The Company manages its liquidity to provide the ability to generate funds to support asset growth, meet deposit withdrawals (both anticipated and unanticipated), fund customers’ borrowing needs, satisfy maturity of short-term borrowings and maintain reserve requirements. The Company’s liquidity needs are managed using assets or liabilities, or both. On the asset side, in addition to Federal Funds sold, the Company maintains an investment portfolio containing U.S. government securities and agency securities that are classified as available-for-sale. On the liability side, liquidity needs are managed by charging competitive offering rates on deposit products and the use of established lines of credit from correspondent financial institutions and the Federal Home Loan Bank.

The Company has unsecured short-term borrowing agreements with two of its correspondent banks in the amounts of $10 million and $5 million. In addition, the Company can borrow up to $9.9 million from the Federal Home Loan Bank secured by residential mortgage loans. There were no short-term borrowings outstanding at September 30, 2004.
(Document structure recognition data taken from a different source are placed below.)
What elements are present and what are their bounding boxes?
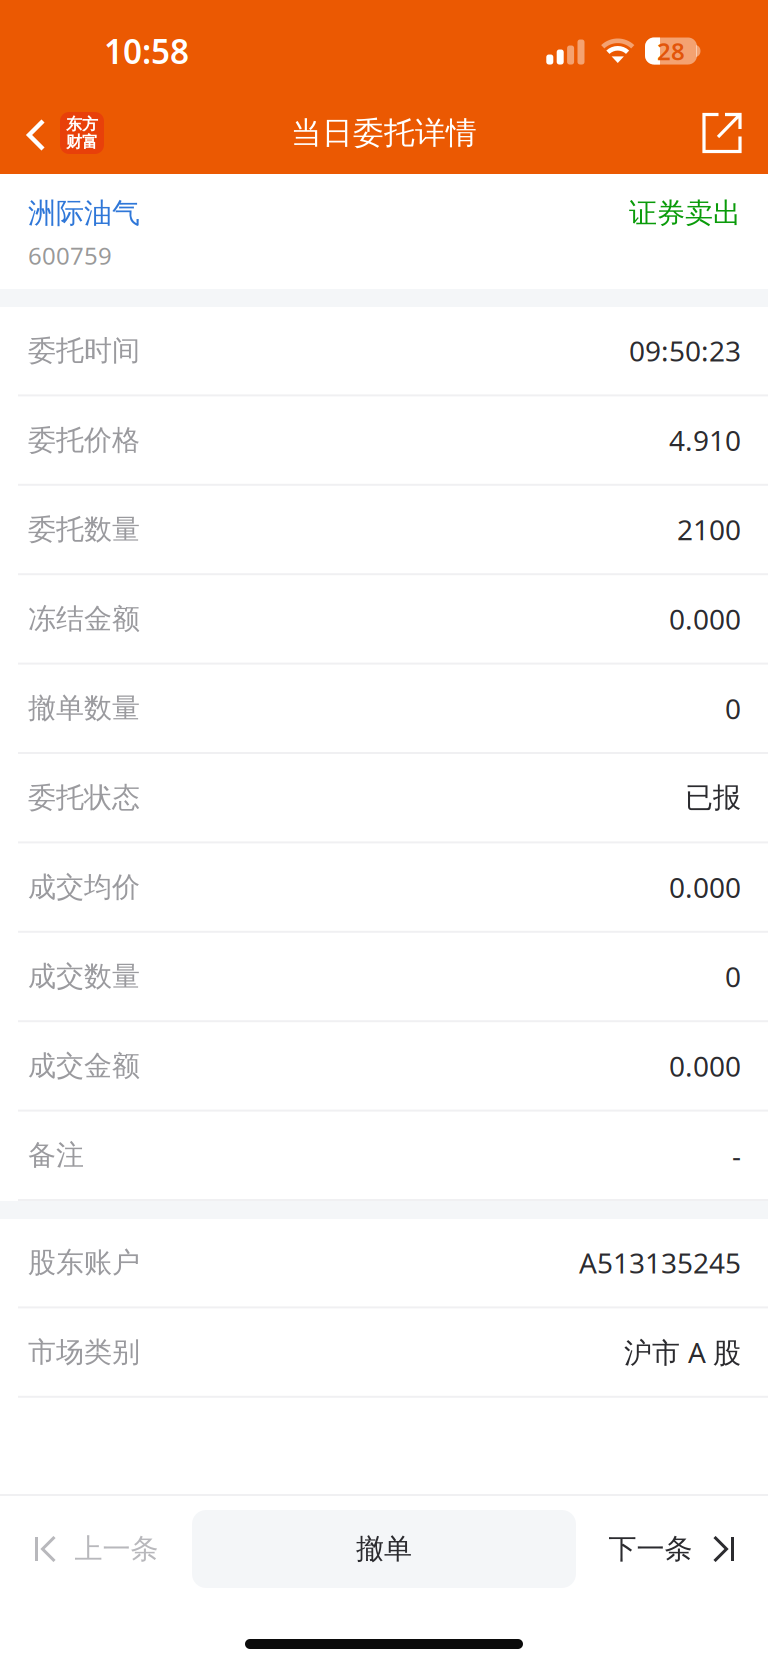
staticText: 当日委托详情 [291, 114, 477, 152]
button[interactable]: 分享 [676, 92, 768, 174]
staticText: 证券卖出 [629, 196, 741, 230]
button[interactable]: 撤单 [192, 1510, 576, 1588]
button[interactable]: 下一条 [576, 1510, 768, 1588]
staticText: 撤单数量 [28, 691, 140, 726]
staticText: 委托价格 [28, 423, 140, 457]
staticText: 下一条 [608, 1532, 692, 1566]
staticText: 市场类别 [28, 1335, 140, 1369]
staticText: 委托数量 [28, 512, 140, 547]
staticText: 0.000 [669, 600, 741, 638]
staticText: 600759 [28, 239, 112, 271]
staticText: 2100 [677, 511, 741, 548]
staticText: 东方 [66, 114, 98, 134]
staticText: 0 [725, 690, 741, 727]
staticText: 股东账户 [28, 1246, 140, 1280]
staticText: A513135245 [579, 1244, 741, 1281]
staticText: 09:50:23 [629, 332, 741, 369]
staticText: 10:58 [104, 29, 189, 73]
staticText: 备注 [28, 1138, 84, 1172]
staticText: - [732, 1137, 741, 1174]
button[interactable]: 返回 东方财富 [0, 92, 122, 174]
button[interactable]: 上一条 [0, 1510, 192, 1588]
staticText: 财富 [66, 132, 98, 152]
staticText: 成交数量 [28, 959, 140, 994]
staticText: 委托时间 [28, 334, 140, 368]
staticText: 0.000 [669, 1047, 741, 1084]
staticText: 冻结金额 [28, 602, 140, 636]
staticText: 撤单 [356, 1532, 412, 1566]
staticText: 沪市 A 股 [624, 1334, 741, 1371]
staticText: 4.910 [669, 422, 741, 459]
staticText: 洲际油气 [28, 196, 140, 230]
staticText: 上一条 [74, 1532, 158, 1566]
staticText: 委托状态 [28, 780, 140, 815]
staticText: 成交均价 [28, 870, 140, 904]
staticText: 成交金额 [28, 1049, 140, 1083]
staticText: 已报 [685, 780, 741, 815]
staticText: 28 [657, 35, 685, 67]
staticText: 0.000 [669, 868, 741, 906]
staticText: 0 [725, 958, 741, 995]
Customer deposits are the Company’s primary source of funds. Those funds are held in various types of accounts with varying maturities. The Company does not accept brokered deposits. During the first nine months of 2004, deposits increased $38 million, or 11%, from the December 31, 2003 balance of $356 million. The Company has historically experienced a seasonal trend in regards to deposits; whereas the majority of the Company’s annual deposit growth occurs in the summer and fall months.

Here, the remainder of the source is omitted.